BACKGROUND OF THE INVENTION 1. Field of the Invention The present invention relates to a method for cutting a semiconductor ingot into a thin plate to form a semiconductor wafer.

[0002]

2. Description of the Related Art Conventionally, an inner peripheral blade type cutting apparatus has been used to cut a silicon single crystal ingot into a thin plate to form a silicon wafer. That is, as shown in FIG. 3, the inner blade blade rotates about the rotation axis, while the ingot is attached to the feed table, and before cutting, the ingot is positioned inside the inner blade blade, and the feed table moves.

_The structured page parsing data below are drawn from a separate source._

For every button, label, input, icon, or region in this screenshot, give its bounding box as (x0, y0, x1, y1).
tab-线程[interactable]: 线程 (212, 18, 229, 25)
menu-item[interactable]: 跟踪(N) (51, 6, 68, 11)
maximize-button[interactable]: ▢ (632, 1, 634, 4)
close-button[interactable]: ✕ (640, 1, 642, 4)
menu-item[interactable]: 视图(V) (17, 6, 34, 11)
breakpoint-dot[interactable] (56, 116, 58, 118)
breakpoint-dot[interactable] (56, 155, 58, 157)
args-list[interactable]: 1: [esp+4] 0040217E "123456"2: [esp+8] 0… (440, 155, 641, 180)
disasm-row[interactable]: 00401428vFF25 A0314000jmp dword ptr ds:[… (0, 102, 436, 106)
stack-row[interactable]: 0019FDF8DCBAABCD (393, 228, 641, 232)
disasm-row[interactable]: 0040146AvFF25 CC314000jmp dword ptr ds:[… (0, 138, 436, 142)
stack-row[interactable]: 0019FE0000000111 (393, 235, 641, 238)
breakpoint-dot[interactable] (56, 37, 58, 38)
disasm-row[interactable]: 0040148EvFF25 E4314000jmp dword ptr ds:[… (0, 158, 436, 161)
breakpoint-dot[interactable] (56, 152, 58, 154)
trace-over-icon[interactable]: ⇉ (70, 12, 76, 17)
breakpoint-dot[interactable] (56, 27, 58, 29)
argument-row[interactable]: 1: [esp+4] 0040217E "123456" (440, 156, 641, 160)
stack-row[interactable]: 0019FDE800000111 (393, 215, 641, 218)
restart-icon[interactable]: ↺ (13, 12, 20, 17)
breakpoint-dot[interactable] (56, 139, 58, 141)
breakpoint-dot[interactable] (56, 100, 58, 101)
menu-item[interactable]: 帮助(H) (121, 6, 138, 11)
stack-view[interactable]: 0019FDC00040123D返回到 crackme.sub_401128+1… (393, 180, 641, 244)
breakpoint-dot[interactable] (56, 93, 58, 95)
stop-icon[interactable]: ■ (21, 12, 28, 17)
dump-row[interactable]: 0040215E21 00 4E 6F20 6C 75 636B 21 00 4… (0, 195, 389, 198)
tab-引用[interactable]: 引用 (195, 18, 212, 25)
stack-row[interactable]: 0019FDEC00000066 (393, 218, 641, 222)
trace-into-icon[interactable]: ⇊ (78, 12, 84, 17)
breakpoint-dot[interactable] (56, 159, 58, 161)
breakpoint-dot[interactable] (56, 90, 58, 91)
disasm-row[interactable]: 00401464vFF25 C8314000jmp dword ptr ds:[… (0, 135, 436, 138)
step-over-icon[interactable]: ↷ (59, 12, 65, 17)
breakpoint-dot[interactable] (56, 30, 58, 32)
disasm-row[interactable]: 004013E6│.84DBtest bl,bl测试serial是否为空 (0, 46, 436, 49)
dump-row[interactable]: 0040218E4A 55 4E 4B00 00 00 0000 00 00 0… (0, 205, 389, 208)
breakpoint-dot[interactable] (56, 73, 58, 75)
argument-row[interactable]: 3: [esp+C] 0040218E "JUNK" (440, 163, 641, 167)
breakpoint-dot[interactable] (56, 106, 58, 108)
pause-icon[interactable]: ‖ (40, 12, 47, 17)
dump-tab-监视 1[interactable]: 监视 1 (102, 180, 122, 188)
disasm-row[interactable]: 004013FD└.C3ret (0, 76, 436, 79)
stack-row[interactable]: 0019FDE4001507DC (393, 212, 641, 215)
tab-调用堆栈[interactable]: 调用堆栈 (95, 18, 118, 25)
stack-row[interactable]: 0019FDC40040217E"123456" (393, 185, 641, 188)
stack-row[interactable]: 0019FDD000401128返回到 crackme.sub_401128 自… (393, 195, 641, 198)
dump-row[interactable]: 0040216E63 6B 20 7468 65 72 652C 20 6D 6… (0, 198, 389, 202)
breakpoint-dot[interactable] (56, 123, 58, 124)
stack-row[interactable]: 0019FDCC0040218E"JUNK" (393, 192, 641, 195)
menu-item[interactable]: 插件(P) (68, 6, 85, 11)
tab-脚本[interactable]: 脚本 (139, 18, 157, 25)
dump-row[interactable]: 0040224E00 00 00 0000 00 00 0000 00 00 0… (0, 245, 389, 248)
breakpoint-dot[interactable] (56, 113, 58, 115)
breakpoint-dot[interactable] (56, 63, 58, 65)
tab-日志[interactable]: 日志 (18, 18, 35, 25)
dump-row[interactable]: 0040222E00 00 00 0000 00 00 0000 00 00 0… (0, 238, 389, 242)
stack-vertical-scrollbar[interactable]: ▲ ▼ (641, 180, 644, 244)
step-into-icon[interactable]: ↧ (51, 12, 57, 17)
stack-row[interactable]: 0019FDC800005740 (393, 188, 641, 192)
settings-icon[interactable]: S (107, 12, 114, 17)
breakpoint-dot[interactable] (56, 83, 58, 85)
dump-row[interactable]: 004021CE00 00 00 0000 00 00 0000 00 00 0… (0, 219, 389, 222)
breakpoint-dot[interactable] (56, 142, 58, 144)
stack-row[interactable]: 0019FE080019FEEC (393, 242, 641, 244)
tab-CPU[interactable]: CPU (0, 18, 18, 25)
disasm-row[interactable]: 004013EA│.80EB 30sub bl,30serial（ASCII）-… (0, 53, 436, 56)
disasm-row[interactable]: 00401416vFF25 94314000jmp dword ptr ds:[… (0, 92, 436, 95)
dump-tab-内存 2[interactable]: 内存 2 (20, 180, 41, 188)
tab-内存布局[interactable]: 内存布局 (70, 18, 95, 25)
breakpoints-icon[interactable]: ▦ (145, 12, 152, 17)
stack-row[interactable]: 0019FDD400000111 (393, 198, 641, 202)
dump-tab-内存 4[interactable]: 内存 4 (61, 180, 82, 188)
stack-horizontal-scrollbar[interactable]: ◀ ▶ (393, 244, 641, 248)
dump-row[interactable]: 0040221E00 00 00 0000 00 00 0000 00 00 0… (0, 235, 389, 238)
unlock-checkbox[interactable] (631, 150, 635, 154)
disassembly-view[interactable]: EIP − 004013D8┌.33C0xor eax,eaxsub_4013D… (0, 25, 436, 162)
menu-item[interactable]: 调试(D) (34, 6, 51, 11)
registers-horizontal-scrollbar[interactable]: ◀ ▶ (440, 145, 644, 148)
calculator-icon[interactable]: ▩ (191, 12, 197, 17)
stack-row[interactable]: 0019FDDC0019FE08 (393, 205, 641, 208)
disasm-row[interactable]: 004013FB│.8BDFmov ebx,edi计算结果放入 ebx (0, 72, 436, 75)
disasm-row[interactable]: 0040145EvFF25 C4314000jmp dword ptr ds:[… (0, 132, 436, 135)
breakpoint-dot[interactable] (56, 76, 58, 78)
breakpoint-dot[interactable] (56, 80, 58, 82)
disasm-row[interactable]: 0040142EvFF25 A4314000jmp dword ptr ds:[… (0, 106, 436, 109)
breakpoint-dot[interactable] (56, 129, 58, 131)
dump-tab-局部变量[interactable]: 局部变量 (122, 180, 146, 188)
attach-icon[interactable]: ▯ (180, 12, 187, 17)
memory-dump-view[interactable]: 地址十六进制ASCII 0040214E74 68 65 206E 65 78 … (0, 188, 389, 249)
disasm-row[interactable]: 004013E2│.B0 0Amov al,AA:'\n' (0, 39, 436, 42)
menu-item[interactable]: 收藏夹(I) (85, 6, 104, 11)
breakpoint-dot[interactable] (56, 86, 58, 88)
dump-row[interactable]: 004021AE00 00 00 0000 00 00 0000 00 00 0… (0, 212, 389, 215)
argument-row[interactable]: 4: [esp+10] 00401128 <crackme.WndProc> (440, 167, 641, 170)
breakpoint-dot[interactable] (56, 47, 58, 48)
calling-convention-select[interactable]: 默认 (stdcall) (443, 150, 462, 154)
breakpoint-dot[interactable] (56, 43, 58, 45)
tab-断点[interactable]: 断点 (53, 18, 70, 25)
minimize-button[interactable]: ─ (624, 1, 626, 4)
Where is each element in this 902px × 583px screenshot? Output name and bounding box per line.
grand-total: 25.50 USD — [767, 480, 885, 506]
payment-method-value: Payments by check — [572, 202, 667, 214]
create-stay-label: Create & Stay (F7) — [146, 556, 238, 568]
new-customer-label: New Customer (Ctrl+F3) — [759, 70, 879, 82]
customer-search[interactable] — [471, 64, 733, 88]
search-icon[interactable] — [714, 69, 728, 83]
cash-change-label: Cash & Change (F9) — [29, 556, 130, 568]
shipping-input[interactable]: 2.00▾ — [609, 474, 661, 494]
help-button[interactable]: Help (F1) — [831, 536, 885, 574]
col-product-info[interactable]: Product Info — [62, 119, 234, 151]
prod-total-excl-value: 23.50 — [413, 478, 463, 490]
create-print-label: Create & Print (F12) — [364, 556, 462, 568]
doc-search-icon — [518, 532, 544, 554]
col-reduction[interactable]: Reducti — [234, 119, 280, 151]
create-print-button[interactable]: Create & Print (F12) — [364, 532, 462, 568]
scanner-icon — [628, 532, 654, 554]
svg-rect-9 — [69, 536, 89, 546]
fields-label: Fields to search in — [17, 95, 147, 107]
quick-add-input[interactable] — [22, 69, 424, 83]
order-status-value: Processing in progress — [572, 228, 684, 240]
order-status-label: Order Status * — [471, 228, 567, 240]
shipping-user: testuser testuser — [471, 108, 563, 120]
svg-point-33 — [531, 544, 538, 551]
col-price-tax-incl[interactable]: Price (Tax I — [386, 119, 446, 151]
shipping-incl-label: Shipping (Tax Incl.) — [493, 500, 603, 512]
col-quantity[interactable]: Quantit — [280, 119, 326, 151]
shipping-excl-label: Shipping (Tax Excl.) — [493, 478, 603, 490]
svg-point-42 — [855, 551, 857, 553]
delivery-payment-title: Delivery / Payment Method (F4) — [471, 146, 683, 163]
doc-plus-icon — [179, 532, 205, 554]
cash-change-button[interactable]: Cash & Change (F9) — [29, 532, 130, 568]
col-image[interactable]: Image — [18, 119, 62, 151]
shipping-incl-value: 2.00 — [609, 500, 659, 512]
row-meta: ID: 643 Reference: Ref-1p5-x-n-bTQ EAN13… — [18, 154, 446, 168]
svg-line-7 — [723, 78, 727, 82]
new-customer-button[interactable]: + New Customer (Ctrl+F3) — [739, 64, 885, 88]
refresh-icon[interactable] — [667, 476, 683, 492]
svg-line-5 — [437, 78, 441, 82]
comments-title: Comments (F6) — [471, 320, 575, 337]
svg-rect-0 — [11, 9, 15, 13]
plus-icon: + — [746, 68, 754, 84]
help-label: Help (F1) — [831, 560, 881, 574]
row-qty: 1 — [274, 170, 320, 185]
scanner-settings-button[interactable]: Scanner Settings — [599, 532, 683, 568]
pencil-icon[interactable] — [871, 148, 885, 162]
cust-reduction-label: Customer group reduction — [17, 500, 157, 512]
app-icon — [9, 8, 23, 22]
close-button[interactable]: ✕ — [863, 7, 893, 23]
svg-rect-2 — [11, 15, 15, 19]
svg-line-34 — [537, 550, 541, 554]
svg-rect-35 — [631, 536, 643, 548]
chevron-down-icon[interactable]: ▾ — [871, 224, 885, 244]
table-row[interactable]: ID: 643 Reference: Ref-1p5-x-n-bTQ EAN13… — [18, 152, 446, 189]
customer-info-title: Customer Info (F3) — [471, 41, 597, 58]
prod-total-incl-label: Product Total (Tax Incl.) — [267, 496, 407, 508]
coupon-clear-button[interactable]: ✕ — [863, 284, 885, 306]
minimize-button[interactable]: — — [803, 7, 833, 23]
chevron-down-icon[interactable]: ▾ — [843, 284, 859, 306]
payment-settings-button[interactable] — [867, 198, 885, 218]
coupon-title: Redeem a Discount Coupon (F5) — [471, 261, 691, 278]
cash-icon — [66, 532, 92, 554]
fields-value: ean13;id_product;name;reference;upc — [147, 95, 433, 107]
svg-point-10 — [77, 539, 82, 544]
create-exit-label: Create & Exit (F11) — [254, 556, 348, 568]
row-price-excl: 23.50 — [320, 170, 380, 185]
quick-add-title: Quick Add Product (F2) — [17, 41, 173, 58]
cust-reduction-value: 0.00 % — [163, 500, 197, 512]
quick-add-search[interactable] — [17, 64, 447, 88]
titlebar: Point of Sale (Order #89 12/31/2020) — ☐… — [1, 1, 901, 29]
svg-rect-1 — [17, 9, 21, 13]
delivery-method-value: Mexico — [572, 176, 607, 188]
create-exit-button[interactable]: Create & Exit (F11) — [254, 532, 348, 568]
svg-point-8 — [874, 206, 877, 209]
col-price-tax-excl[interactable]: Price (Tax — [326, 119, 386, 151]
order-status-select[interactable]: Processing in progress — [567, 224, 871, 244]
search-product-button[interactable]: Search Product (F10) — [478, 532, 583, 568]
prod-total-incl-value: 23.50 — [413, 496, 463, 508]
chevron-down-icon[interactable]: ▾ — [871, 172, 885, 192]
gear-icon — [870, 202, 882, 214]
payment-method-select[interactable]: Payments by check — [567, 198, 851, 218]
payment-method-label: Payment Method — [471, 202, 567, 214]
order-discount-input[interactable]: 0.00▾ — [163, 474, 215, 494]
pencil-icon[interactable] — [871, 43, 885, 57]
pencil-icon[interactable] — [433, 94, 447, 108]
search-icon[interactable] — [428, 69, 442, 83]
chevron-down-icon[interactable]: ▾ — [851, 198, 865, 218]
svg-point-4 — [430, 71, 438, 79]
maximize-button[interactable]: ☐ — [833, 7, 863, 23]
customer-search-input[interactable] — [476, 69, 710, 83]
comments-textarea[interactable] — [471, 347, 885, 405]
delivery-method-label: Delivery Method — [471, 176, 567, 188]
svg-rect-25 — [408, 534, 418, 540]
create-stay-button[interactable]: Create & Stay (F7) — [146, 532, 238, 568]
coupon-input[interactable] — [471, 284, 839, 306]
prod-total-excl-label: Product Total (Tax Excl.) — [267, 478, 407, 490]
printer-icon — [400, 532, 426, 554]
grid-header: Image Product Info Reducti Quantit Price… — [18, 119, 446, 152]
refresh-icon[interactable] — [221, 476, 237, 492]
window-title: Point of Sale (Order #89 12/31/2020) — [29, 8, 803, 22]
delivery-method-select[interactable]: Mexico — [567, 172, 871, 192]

Cutting of the semiconductor ingot is started. As shown in FIG. 5, the semiconductor ingot 21 has a slice base 22 attached to the outer peripheral surface thereof in advance, and a wafer is formed by cutting from the side opposite to the side where the slice base 22 is attached. It In this case, the semiconductor ingot 21
The wafers cut from are put in a state of being continuously connected by the slicing table 22. Conventionally, this slice base 22 prevents clogging of the blade edge of the inner peripheral blade,
Also, carbon is used because it is easy to process and is inexpensive.

[0003]

However, since the slicing table made of carbon has a large hardness difference with the semiconductor ingot, there is a large difference in cutting resistance just before the semiconductor ingot is cut and separated. Then, the blade edge of the inner peripheral blade was vibrated. For this reason, there is a problem in that this vibration causes a chip or a crack in the cut end portion of the wafer. Also, especially 4
In the case of a wafer having a thickness of 00 μm or less, there is a problem that the weight of the wafer cannot be supported only by the cut carbonaceous slicing table, and as a result, the wafer may drop.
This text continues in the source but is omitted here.